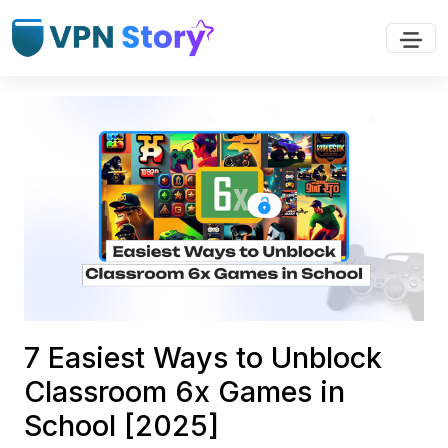
7 Easiest Ways to Unblock
Classroom 6x Games in
School [2025]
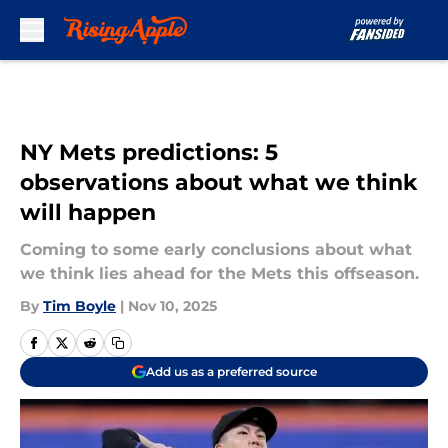
Skip to main content
NY Mets predictions: 5
observations about what we think
will happen
Coming to some early conclusions about what
we think lies ahead for the Mets this offseason.
By
Tim Boyle
|
Nov 10, 2025
Add us as a preferred source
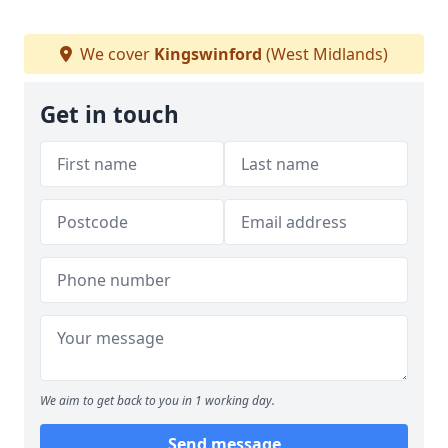
We cover
Kingswinford
(West Midlands)
Get in touch
We aim to get back to you in 1 working day.
Send message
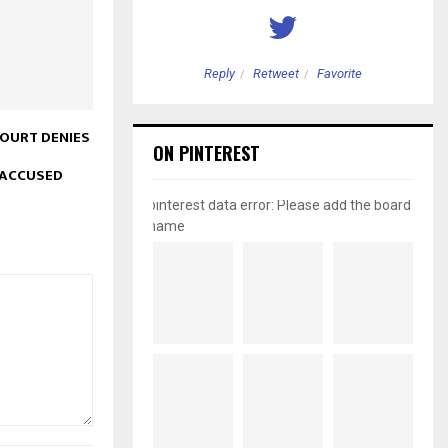
etweet
Favorite
Reply
Retweet
Favorite
COURT DENIES
ON PINTEREST
 ACCUSED
pinterest data error: Please add the board
name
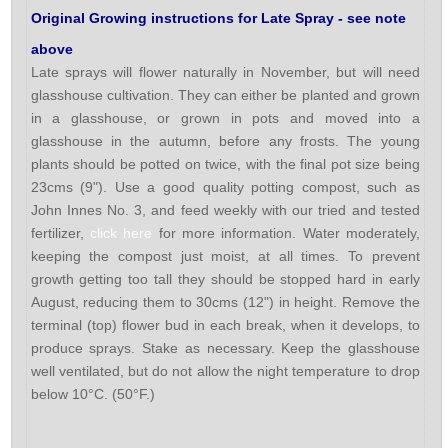
Original Growing instructions for Late Spray - see note
above
Late sprays will flower naturally in November, but will need
glasshouse cultivation. They can either be planted and grown
in a glasshouse, or grown in pots and moved into a
glasshouse in the autumn, before any frosts. The young
plants should be potted on twice, with the final pot size being
23cms (9"). Use a good quality potting compost, such as
John Innes No. 3, and feed weekly with our tried and tested
fertilizer,
click here
for more information. Water moderately,
keeping the compost just moist, at all times. To prevent
growth getting too tall they should be stopped hard in early
August, reducing them to 30cms (12") in height. Remove the
terminal (top) flower bud in each break, when it develops, to
produce sprays. Stake as necessary. Keep the glasshouse
well ventilated, but do not allow the night temperature to drop
below 10°C. (50°F.)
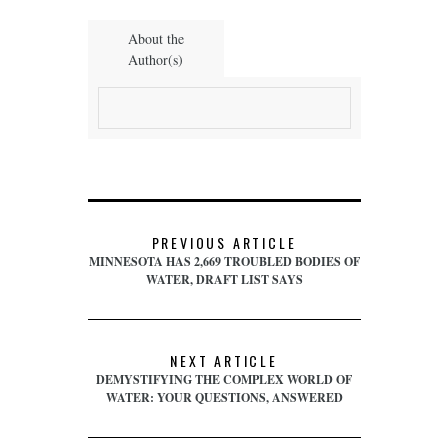
About the
Author(s)
PREVIOUS ARTICLE
MINNESOTA HAS 2,669 TROUBLED BODIES OF
WATER, DRAFT LIST SAYS
NEXT ARTICLE
DEMYSTIFYING THE COMPLEX WORLD OF
WATER: YOUR QUESTIONS, ANSWERED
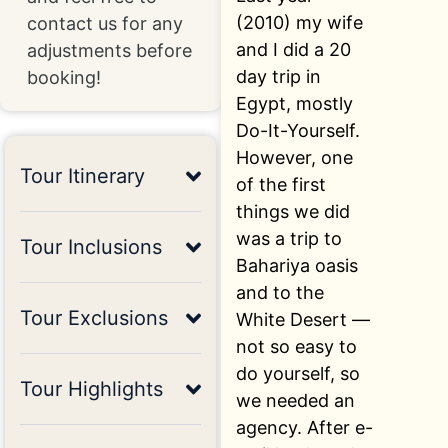
(2010) my wife
contact us for any
and I did a 20
adjustments before
day trip in
booking!
Egypt, mostly
Do-It-Yourself.
However, one
Tour Itinerary
of the first
things we did
was a trip to
Tour Inclusions
Bahariya oasis
and to the
Tour Exclusions
White Desert —
not so easy to
do yourself, so
Tour Highlights
we needed an
agency. After e-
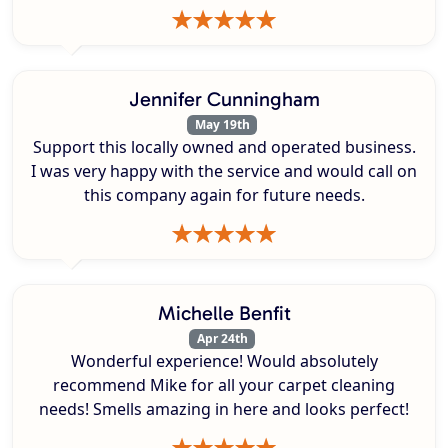
Jennifer Cunningham
May 19th
Support this locally owned and operated business.
I was very happy with the service and would call on
this company again for future needs.
Michelle Benfit
Apr 24th
Wonderful experience! Would absolutely
recommend Mike for all your carpet cleaning
needs! Smells amazing in here and looks perfect!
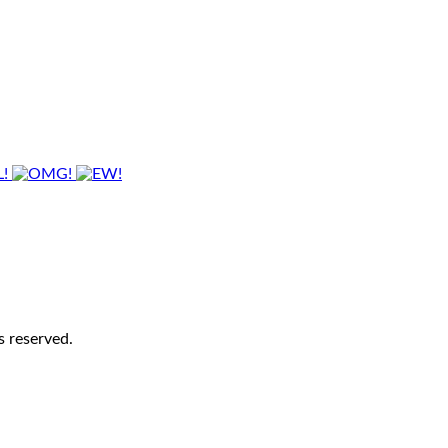
s reserved.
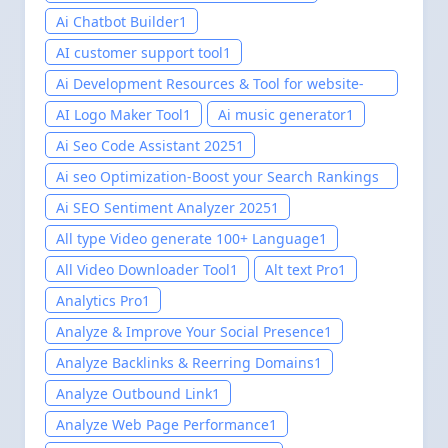
Ai Chatbot Builder
1
AI customer support tool
1
Ai Development Resources & Tool for website-
Easily setup 2025
1
AI Logo Maker Tool
1
Ai music generator
1
Ai Seo Code Assistant 2025
1
Ai seo Optimization-Boost your Search Rankings
2025
1
Ai SEO Sentiment Analyzer 2025
1
All type Video generate 100+ Language
1
All Video Downloader Tool
1
Alt text Pro
1
Analytics Pro
1
Analyze & Improve Your Social Presence
1
Analyze Backlinks & Reerring Domains
1
Analyze Outbound Link
1
Analyze Web Page Performance
1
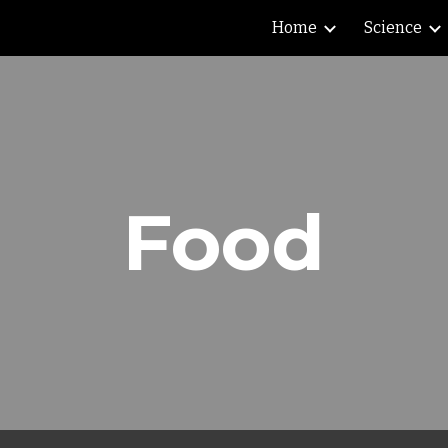
Home
Science
ip to main content
Skip to navigat
Food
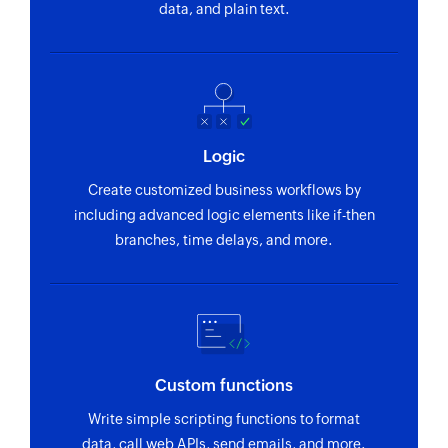
Fetch assembly
data, and plain text.
Fetches the details of an existing assembly
using Guid or assembly or disassembly number
Fetch attribute set
Fetches the details of an existing attribute set
Logic
using Guid
Create customized business workflows by
Fetch sales invoice
including advanced logic elements like if-then
Fetches the details of an existing sales invoice
branches, time delays, and more.
using Guid
Fetch bill of materials
Fetches the details of an existing bill of
materials using Guid
Custom functions
Fetch purchase order
Write simple scripting functions to format
Fetches the details of an existing purchase order
data, call web APIs, send emails, and more.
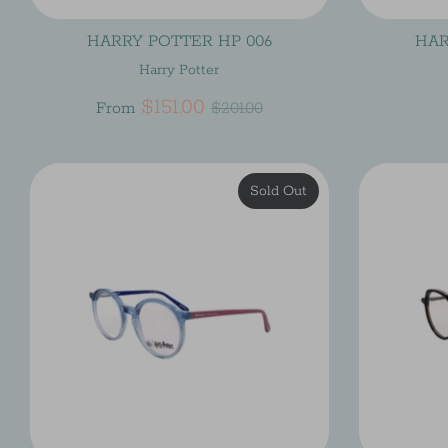
HARRY POTTER HP 006
HAR
Harry Potter
Regular
$151.00
From
$201.00
price
Sold Out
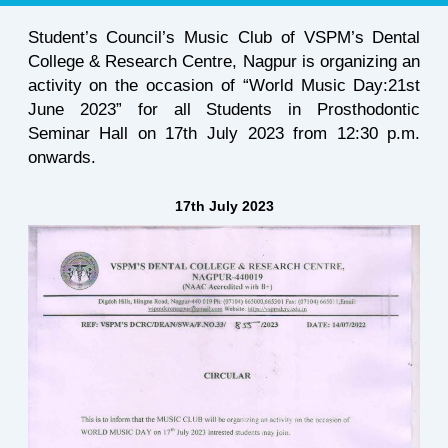
Student’s Council’s Music Club of VSPM’s Dental
College & Research Centre, Nagpur is organizing an
activity on the occasion of “World Music Day:21st
June 2023” for all Students in Prosthodontic
Seminar Hall on 17th July 2023 from 12:30 p.m.
onwards.
17th July 2023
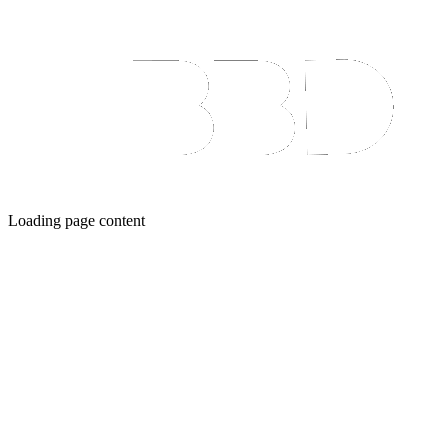
Loading page content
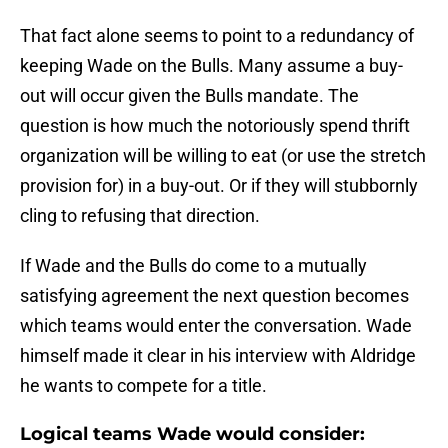
That fact alone seems to point to a redundancy of
keeping Wade on the Bulls. Many assume a buy-
out will occur given the Bulls mandate. The
question is how much the notoriously spend thrift
organization will be willing to eat (or use the stretch
provision for) in a buy-out. Or if they will stubbornly
cling to refusing that direction.
If Wade and the Bulls do come to a mutually
satisfying agreement the next question becomes
which teams would enter the conversation. Wade
himself made it clear in his interview with Aldridge
he wants to compete for a title.
Logical teams Wade would consider:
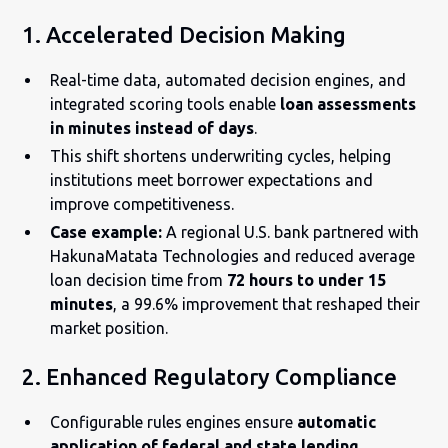
1. Accelerated Decision Making
Real-time data, automated decision engines, and
integrated scoring tools enable
loan assessments
in minutes instead of days
.
This shift shortens underwriting cycles, helping
institutions meet borrower expectations and
improve competitiveness.
Case example:
A regional U.S. bank partnered with
HakunaMatata Technologies and reduced average
loan decision time from
72 hours to under 15
minutes
, a 99.6% improvement that reshaped their
market position.
2. Enhanced Regulatory Compliance
Configurable rules engines ensure
automatic
application of federal and state lending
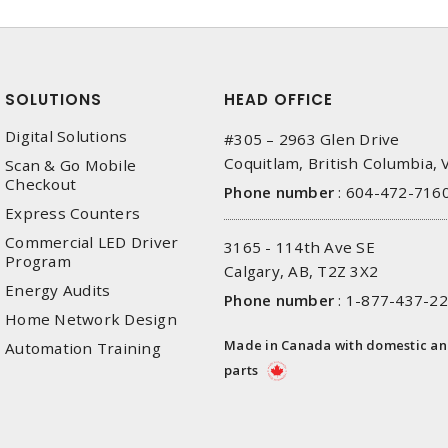
SOLUTIONS
HEAD OFFICE
Digital Solutions
#305 – 2963 Glen Drive
Coquitlam, British Columbia,
Scan & Go Mobile
Checkout
Phone number
:
604-472-716
Express Counters
Commercial LED Driver
3165 - 114th Ave SE
Program
Calgary, AB, T2Z 3X2
Energy Audits
Phone number
:
1-877-437-2
Home Network Design
Made in Canada with domestic a
Automation Training
parts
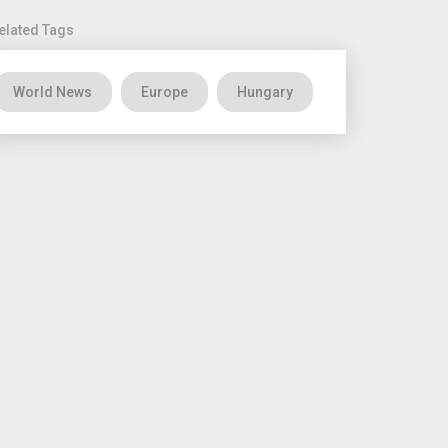
elated Tags
World News
Europe
Hungary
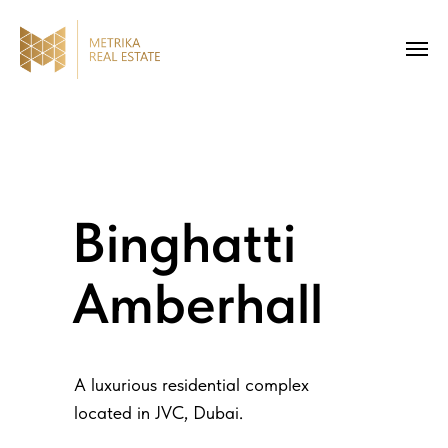
Binghatti
Amberhall
A luxurious residential complex
located in JVC, Dubai.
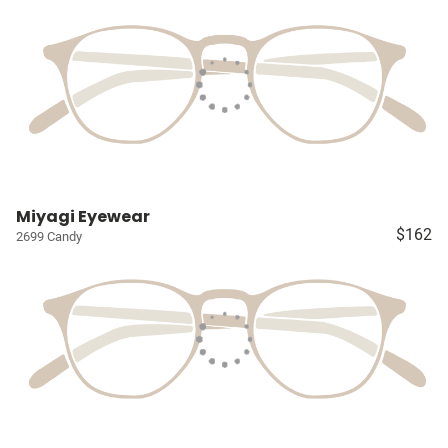
Miyagi Eyewear
$162
2699 Candy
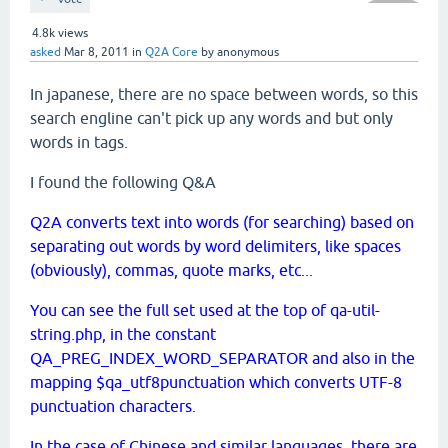
4.8k
views
asked
Mar 8, 2011
in
Q2A Core
by
anonymous
In japanese, there are no space between words, so this
search engline can't pick up any words and but only
words in tags.
I found the following Q&A
Q2A converts text into words (for searching) based on
separating out words by word delimiters, like spaces
(obviously), commas, quote marks, etc...
You can see the full set used at the top of qa-util-
string.php, in the constant
QA_PREG_INDEX_WORD_SEPARATOR and also in the
mapping $qa_utf8punctuation which converts UTF-8
punctuation characters.
In the case of Chinese and similar languages, there are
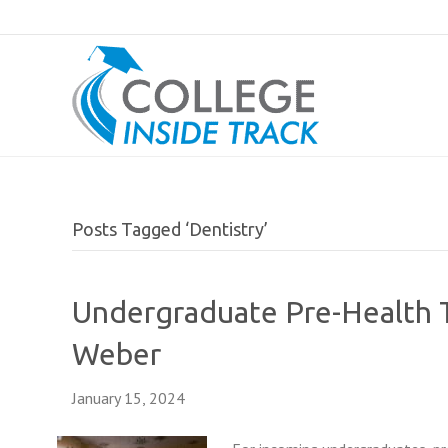
Posts Tagged ‘Dentistry’
Undergraduate Pre-Health T
Weber
January 15, 2024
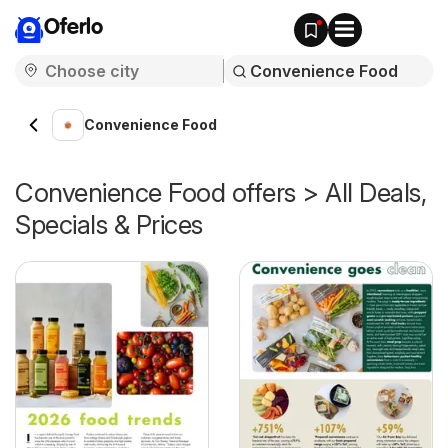
Oferlo
Convenience Food
Convenience Food offers > All Deals,
Specials & Prices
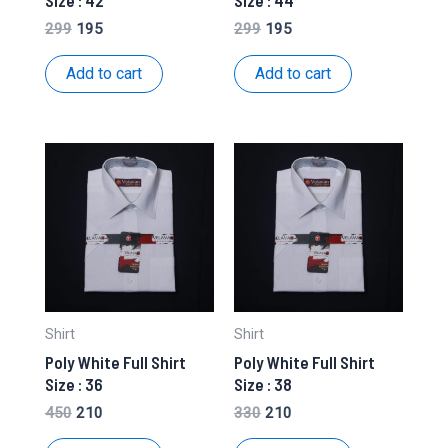
Size : 42
Size : 44
Original
Current
Original
Current
299
195
299
195
price
price
price
price
was:
is:
was:
is:
Add to cart
Add to cart
₹299.
₹195.
₹299.
₹195.
Shirt
Shirt
Poly White Full Shirt
Poly White Full Shirt
Size : 36
Size : 38
Original
Current
Original
Current
450
210
330
210
price
price
price
price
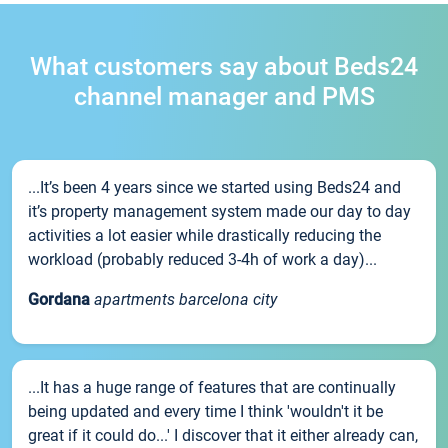
What customers say about Beds24
channel manager and PMS
...It’s been 4 years since we started using Beds24 and
it’s property management system made our day to day
activities a lot easier while drastically reducing the
workload (probably reduced 3-4h of work a day)...
Gordana
apartments barcelona city
...It has a huge range of features that are continually
being updated and every time I think 'wouldn't it be
great if it could do...' I discover that it either already can,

--------------------

**EXERCISE REQUIREMENTS:**
Reproduce the entries exactly, from the line with "well ventilated, but" to the line with "However, one", both lines included, keeping no pictures.

**EXERCISE RESPONSE:**
well ventilated, but do not allow the night temperature to drop
below 10°C. (50°F.)
About the
Author(s)
PREVIOUS ARTICLE
MINNESOTA HAS 2,669 TROUBLED BODIES OF
WATER, DRAFT LIST SAYS
NEXT ARTICLE
DEMYSTIFYING THE COMPLEX WORLD OF
WATER: YOUR QUESTIONS, ANSWERED
(2010) my wife
contact us for any
and I did a 20
adjustments before
day trip in
booking!
Egypt, mostly
Do-It-Yourself.
However, one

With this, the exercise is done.